RECONSTRUCTING HOLOCENE CLIMATE BASED ON ALKENONES AND ISOTOPES FROM WEST GREENLAND LAKE SEDIMENTS: TEMPERATURE OR EFFECTIVE MOISTURE AS A DRIVER?

Sediment cores were recovered from Limnaea and Braya Sø lakes in the Kangerlussuaq region of West Greenland to reconstruct climate during the Holocene epoch. These closed-basin lakes are ideal for studying regional changes in effective moisture (P−E). Variations in past lake conditions are recorded by lake sediment authigenic carbonates and alkenones.

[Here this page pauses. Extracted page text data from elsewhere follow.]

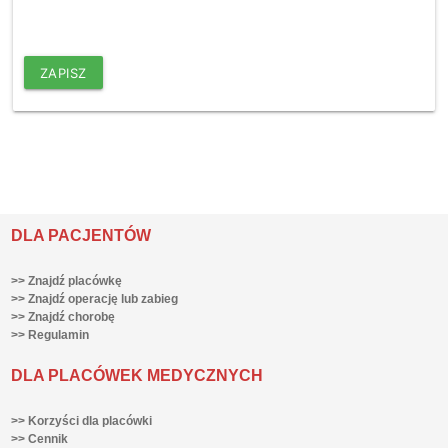
ZAPISZ
DLA PACJENTÓW
>> Znajdź placówkę
>> Znajdź operację lub zabieg
>> Znajdź chorobę
>> Regulamin
DLA PLACÓWEK MEDYCZNYCH
>> Korzyści dla placówki
>> Cennik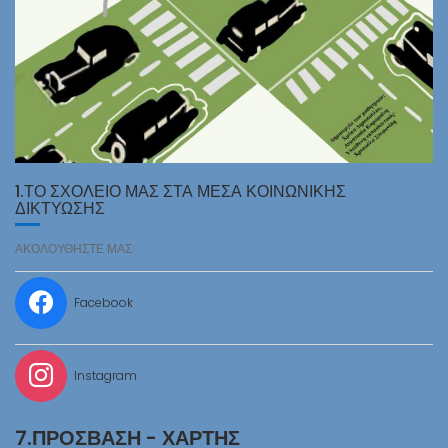
1.ΤΟ ΣΧΟΛΕΙΟ ΜΑΣ ΣΤΑ ΜΕΣΑ ΚΟΙΝΩΝΙΚΗΣ
ΔΙΚΤΥΩΣΗΣ
ΑΚΟΛΟΥΘΗΣΤΕ ΜΑΣ:
Facebook
Instagram
7.ΠΡΌΣΒΑΣΗ - ΧΆΡΤΗΣ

Cores were analyzed by x-ray, magnetic susceptibility, and bulk density for stratigraphic correlation between cores and to determine changes in sedimentation rate and lithology. After sectioning, a series of samples taken 20 cm apart were dated by AMS ¹⁴C and found to range from present day to ~9.5 ka (cal. age). Based on the rate of deposition, these sediments were sectioned at 0.5 to 1 cm intervals to achieve ~100-year resolution. Samples were analyzed for carbonate δ¹³C and δ¹⁸O. The δ¹⁸O data show a long-term trend in isotopic enrichment interspersed with periods of abrupt isotopic changes (e.g. 8.2 ka), indicating either shifts in the hydrologic regime and/or changes in temperature. We analyzed some of these abrupt periods using saturation index of alkenones and clumped-isotope thermometry to determine whether the carbonate δ¹⁸O isotopic variations are primarily a response to summer lake-water surface temperature variations or shifts in the lake water balance. While water isotope values from Greenland ice cores show relatively stable temperatures during the Holocene epoch, recent lake sediment alkenone-based temperature reconstructions by D’Andrea et al., (2011) from Braya Sø have suggested that summer temperatures may have been more variable than previously thought (as much as 5.5˚C), with a mid-Holocene warming of ~4−5˚C. Over the past ~2,000 years, our alkenone temperature estimates from Limnaea Sø show comparable mean lake water temperatures as Braya Sø, but a reduced magnitude of temperature variability. These preliminary results show modest temperature fluctuations, suggesting that lake carbonate δ¹⁸O variations are primarily recording shifts in the hydrologic cycle. The clumped isotope data show no statistically significant change in temperatures over the abrupt δ¹⁸O shifts. To our knowledge, this is the first application of clumped isotope paleothermometry in Greenland lake sediments to estimate temperatures during carbonate formation.